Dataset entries
=====

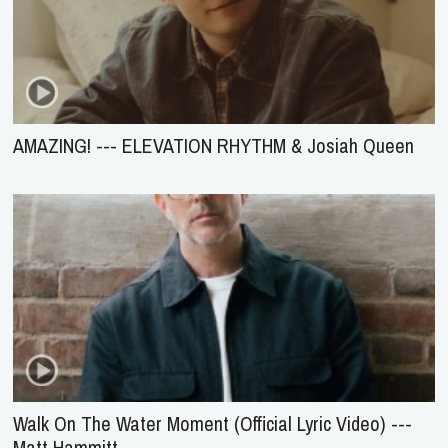
AMAZING! --- ELEVATION RHYTHM & Josiah Queen
Walk On The Water Moment (Official Lyric Video) ---
Matt Hammitt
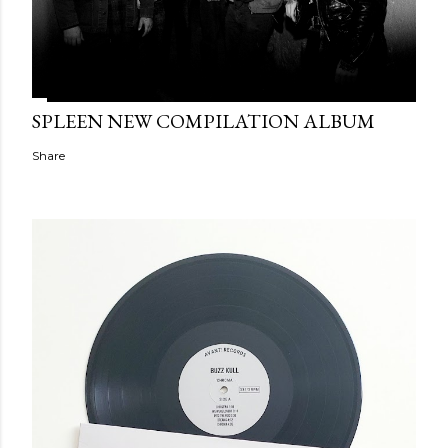
SPLEEN NEW COMPILATION ALBUM
Share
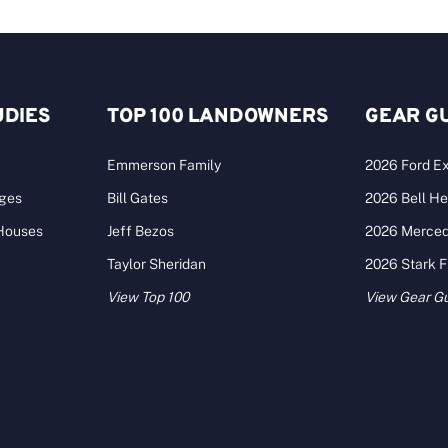
UDIES
TOP 100 LANDOWNERS
GEAR G
Emmerson Family
2026 Ford Ex
ages
Bill Gates
2026 Bell He
 Houses
Jeff Bezos
2026 Merce
Taylor Sheridan
2026 Stark 
View Top 100
View Gear G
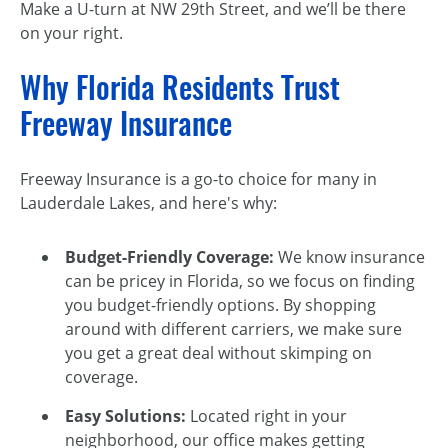
Make a U-turn at NW 29th Street, and we’ll be there
on your right.
Why Florida Residents Trust
Freeway Insurance
Freeway Insurance is a go-to choice for many in
Lauderdale Lakes, and here's why:
Budget-Friendly Coverage:
We know insurance
can be pricey in Florida, so we focus on finding
you budget-friendly options. By shopping
around with different carriers, we make sure
you get a great deal without skimping on
coverage.
Easy Solutions:
Located right in your
neighborhood, our office makes getting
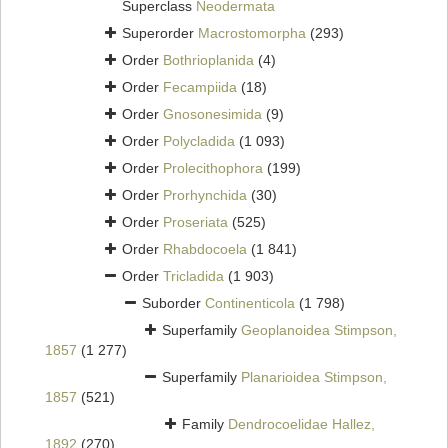
Superclass
Neodermata
Superorder
Macrostomorpha
(293)
Order
Bothrioplanida
(4)
Order
Fecampiida
(18)
Order
Gnosonesimida
(9)
Order
Polycladida
(1 093)
Order
Prolecithophora
(199)
Order
Prorhynchida
(30)
Order
Proseriata
(525)
Order
Rhabdocoela
(1 841)
Order
Tricladida
(1 903)
Suborder
Continenticola
(1 798)
Superfamily
Geoplanoidea Stimpson,
1857
(1 277)
Superfamily
Planarioidea Stimpson,
1857
(521)
Family
Dendrocoelidae Hallez,
1892
(270)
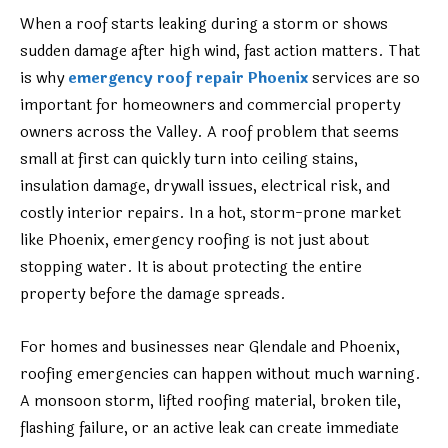
When a roof starts leaking during a storm or shows
sudden damage after high wind, fast action matters. That
is why
emergency roof repair Phoenix
services are so
important for homeowners and commercial property
owners across the Valley. A roof problem that seems
small at first can quickly turn into ceiling stains,
insulation damage, drywall issues, electrical risk, and
costly interior repairs. In a hot, storm-prone market
like Phoenix, emergency roofing is not just about
stopping water. It is about protecting the entire
property before the damage spreads.
For homes and businesses near Glendale and Phoenix,
roofing emergencies can happen without much warning.
A monsoon storm, lifted roofing material, broken tile,
flashing failure, or an active leak can create immediate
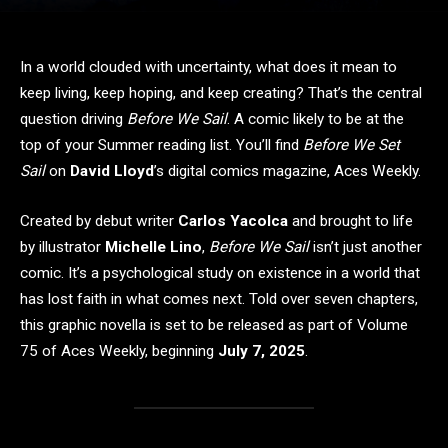
In a world clouded with uncertainty, what does it mean to
keep living, keep hoping, and keep creating? That’s the central
question driving
Before We Sail
. A comic likely to be at the
top of your Summer reading list. You’ll find
Before We Set
Sail
on
David Lloyd
’s digital comics magazine, Aces Weekly.
Created by debut writer
Carlos Yacolca
and brought to life
by illustrator
Michelle Lino
,
Before We Sail
isn’t just another
comic. It’s a psychological study on existence in a world that
has lost faith in what comes next. Told over seven chapters,
this graphic novella is set to be released as part of Volume
75 of Aces Weekly, beginning
July 7, 2025
.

=====

EXERCISE AIM —
Starting at the line containing "Taylor Sheridan" and stopping at the line containing "We know insurance", output each line exactly as it appears above. Leave out the pictures.

ANSWER TO THIS TASK —
Taylor Sheridan
2026 Stark 
View Top 100
View Gear G
Make a U-turn at NW 29th Street, and we’ll be there
on your right.
Why Florida Residents Trust
Freeway Insurance
Freeway Insurance is a go-to choice for many in
Lauderdale Lakes, and here's why:
Budget-Friendly Coverage:
We know insurance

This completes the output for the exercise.